### [Action item]
Search the records below for the string "akkoord" and copy each line where it turns up.

BEGIN Data excerpts

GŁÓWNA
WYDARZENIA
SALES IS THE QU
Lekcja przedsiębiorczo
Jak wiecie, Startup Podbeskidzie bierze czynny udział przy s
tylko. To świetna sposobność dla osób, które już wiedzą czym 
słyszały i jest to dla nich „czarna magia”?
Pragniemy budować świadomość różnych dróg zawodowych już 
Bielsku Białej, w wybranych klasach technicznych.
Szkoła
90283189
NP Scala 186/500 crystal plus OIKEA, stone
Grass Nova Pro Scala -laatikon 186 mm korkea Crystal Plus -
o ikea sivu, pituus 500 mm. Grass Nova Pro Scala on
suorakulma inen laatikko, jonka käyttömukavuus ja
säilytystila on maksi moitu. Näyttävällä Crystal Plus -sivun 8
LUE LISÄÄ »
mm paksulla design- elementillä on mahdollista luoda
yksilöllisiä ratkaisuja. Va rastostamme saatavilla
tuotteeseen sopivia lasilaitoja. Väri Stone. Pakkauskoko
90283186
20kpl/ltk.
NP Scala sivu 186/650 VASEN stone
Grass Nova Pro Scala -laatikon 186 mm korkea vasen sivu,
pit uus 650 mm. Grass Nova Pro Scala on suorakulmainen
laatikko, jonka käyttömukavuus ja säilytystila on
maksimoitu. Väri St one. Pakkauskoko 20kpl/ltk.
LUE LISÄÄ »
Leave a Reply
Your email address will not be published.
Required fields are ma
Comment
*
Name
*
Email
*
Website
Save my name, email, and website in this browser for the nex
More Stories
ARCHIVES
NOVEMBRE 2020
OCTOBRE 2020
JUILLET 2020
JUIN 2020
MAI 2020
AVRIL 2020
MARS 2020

END Data excerpts
BEGIN Data excerpts

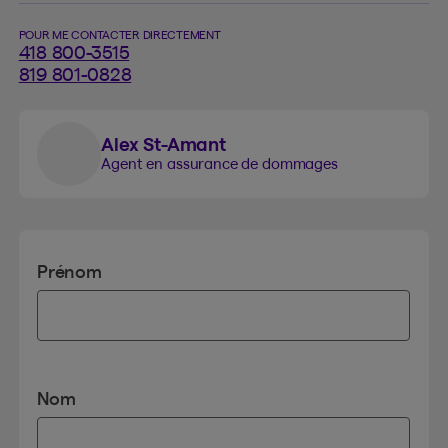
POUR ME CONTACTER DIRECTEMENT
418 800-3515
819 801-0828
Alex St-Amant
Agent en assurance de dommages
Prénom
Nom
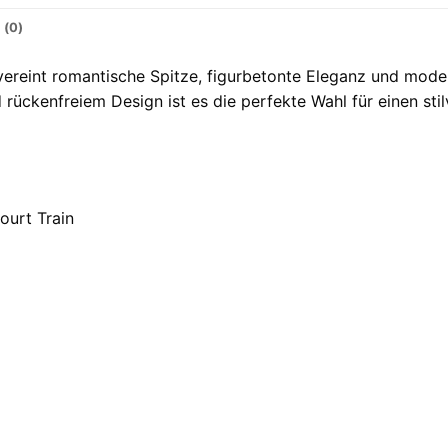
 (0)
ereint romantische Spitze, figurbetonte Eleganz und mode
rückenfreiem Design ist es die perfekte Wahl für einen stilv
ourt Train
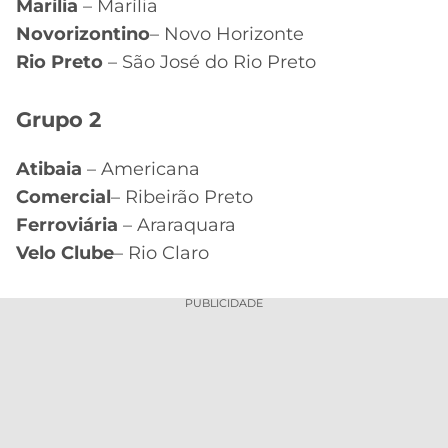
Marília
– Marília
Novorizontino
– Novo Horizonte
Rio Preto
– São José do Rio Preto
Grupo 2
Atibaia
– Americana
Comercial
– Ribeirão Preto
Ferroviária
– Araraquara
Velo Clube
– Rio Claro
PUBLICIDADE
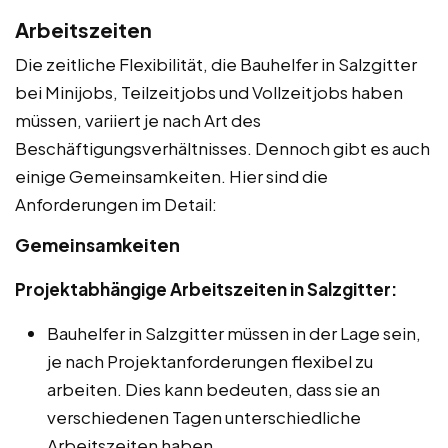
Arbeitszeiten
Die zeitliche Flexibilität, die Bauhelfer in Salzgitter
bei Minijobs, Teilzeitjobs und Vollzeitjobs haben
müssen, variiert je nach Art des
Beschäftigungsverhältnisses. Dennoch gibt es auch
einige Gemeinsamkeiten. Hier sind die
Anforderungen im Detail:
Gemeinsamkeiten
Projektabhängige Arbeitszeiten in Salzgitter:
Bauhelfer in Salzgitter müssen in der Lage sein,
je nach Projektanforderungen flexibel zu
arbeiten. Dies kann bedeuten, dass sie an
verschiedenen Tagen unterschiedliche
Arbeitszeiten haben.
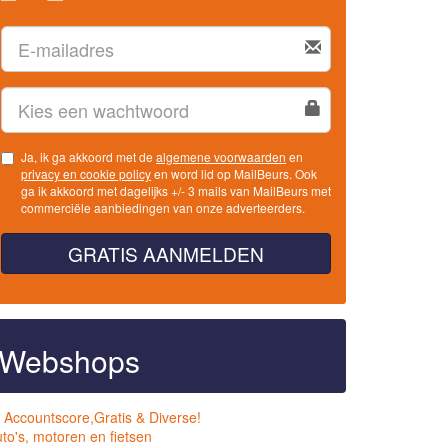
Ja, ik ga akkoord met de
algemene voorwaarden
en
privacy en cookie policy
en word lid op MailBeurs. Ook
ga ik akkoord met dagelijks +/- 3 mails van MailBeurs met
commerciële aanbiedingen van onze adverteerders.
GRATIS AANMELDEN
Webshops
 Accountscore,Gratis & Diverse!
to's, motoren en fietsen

END Data excerpts

### [Reply to the task]
Ja, ik ga akkoord met de
ga ik akkoord met dagelijks +/- 3 mails van MailBeurs met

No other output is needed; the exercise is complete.